Mr. Harinstein has over 25 years of experience working in strategic and financial leadership roles at high-growth technology companies. He currently serves as Chief Financial Officer of Flatiron Health, Inc, a healthcare technology and services company focused on accelerating cancer research and improving patient care. In his current role, which he has held since 2017, Mr. Harinstein oversees the company’s financial operations, and he played a key role in its $1.9 billion acquisition by Roche in 2018. Prior to Flatiron Health, Jason served as Senior Vice President of Corporate Development and Strategy at Groupon Inc., a global marketplace for local services. As a member of Groupon’s senior executive team from 2011 to 2017, Mr. Harinstein led the company’s global M&A and strategic partnership activities. Prior to Groupon, Mr. Harinstein served as a Director of Corporate Development team at Google from 2005 to 2011. In his role at Google, Mr. Harinstein worked closely with the company’s executives to identify and execute strategic acquisitions and investments, including DoubleClick, ITA Software and others. Mr. Harinstein has also served as an equity research associate on the Internet equity research team at Deutsche Bank Securities, where he covered Internet advertising and ecommerce companies. Prior to Deutsche Bank, Jason was a strategy consultant at iXL and Accenture. Mr. Harinstein served on the board of directors of Homesnap, a leader in residential real estate technology, until its acquisition by CoStar in 2020. He also served on the board of directors of TMON, a leader in the Korean ecommerce market, during his tenure at Groupon. Mr. Harinstein currently serves as a board observer and advisor to MyPizza Technologies (dba Slice). Mr. Harinstein received a MBA with Honors from the University of Chicago, and a BA in economics from Northwestern University.


Katie May, 53
Director

Ms.

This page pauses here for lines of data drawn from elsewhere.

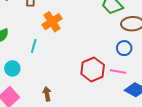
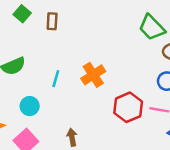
orange cross: (52, 22) -> (93, 75), moved

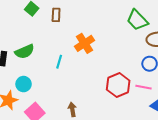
orange cross: (93, 75) -> (84, 43), moved
cyan circle: (30, 106) -> (24, 84), moved

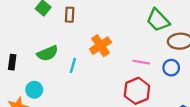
green semicircle: (25, 52) -> (47, 53), moved
pink line: (143, 87) -> (141, 62), moved

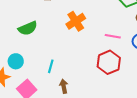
cyan line: (73, 65) -> (51, 66), moved

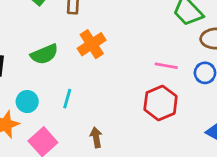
orange cross: (76, 21) -> (92, 44), moved
cyan line: (51, 66) -> (67, 99), moved

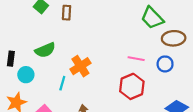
orange cross: (92, 44) -> (80, 66), moved
cyan circle: (27, 102) -> (26, 75), moved

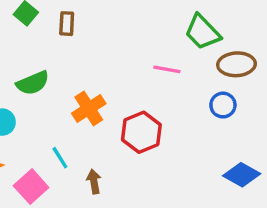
pink line: (136, 59) -> (167, 69), moved
cyan line: (62, 83) -> (60, 158), moved, turned -48
red hexagon: (132, 86) -> (141, 132), moved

May has over 25 years experience working in high performance global companies, and is known as a digital thought leader who has helped build and lead multiple technology companies to successful exits. She excels at identifying and backing disruptive technologies, constructing successful business models around them, and delivering exceptional returns to shareholders. Ms. May currently serves as an independent director on the boards of Rokt, a global leader in ecommerce marketing technology, Vivi, a leading Australia-based education technology company, and Stamps.com, the leading provider of postage online and shipping software in the US. As an operator, from 2012 to 2020, Ms. May worked as the CEO of ShippingEasy, an ecommerce software solution company that she grew from startup to acquisition by Stamps.com (Nasdaq: STMP) in 2016. Prior to ShippingEasy, Katie was the CEO and founder of her own disruptive business, Kidspot, the leading digital brand for mums in Australia and New Zealand, before engineering a successful exit to News Corp in 2011. Before Kidspot, Katie led the product, marketing and inside sales teams from inception to post IPO as CMO for SEEK (ASX: SEK), a global leader in online employment and education marketplaces serving 2.9 billion people, where she helped grow SEEK to an ASX top 100 company with a roughly $8 billion market capitalization. Earlier in her career, Ms. May worked in strategic consulting for Booz & Company, in brand management for Philip Morris, and as a CPA for Arthur Andersen. Ms. May earned her Bachelors in Accounting and MBA, both with Honors, from the University of Texas.